*EXERCISE MATERIAL*:
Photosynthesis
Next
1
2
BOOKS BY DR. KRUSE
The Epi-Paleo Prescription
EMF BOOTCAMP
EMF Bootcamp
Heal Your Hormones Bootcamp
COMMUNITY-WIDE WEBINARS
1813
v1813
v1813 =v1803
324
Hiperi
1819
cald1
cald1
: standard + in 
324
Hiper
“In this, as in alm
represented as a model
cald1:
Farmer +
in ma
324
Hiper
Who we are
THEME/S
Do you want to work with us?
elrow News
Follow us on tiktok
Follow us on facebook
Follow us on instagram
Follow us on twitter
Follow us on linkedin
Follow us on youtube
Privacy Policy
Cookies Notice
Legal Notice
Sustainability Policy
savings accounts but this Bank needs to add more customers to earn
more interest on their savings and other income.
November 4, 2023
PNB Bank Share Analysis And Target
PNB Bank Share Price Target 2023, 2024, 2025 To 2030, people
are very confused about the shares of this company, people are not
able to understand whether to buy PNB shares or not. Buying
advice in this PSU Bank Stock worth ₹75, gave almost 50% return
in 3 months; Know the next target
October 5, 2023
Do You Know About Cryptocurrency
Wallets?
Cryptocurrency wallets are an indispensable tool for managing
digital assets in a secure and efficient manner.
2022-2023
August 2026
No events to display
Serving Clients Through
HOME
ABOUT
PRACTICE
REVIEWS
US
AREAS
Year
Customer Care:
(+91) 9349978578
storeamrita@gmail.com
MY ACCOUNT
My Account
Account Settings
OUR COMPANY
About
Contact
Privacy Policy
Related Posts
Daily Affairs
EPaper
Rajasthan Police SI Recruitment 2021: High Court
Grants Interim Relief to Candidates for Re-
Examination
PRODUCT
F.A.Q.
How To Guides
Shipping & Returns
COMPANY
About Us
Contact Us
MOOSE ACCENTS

*PROMPT*: For the data above, state how many lines contain "Know"; the number is the whole answer.

*TASK SOLUTION*: 2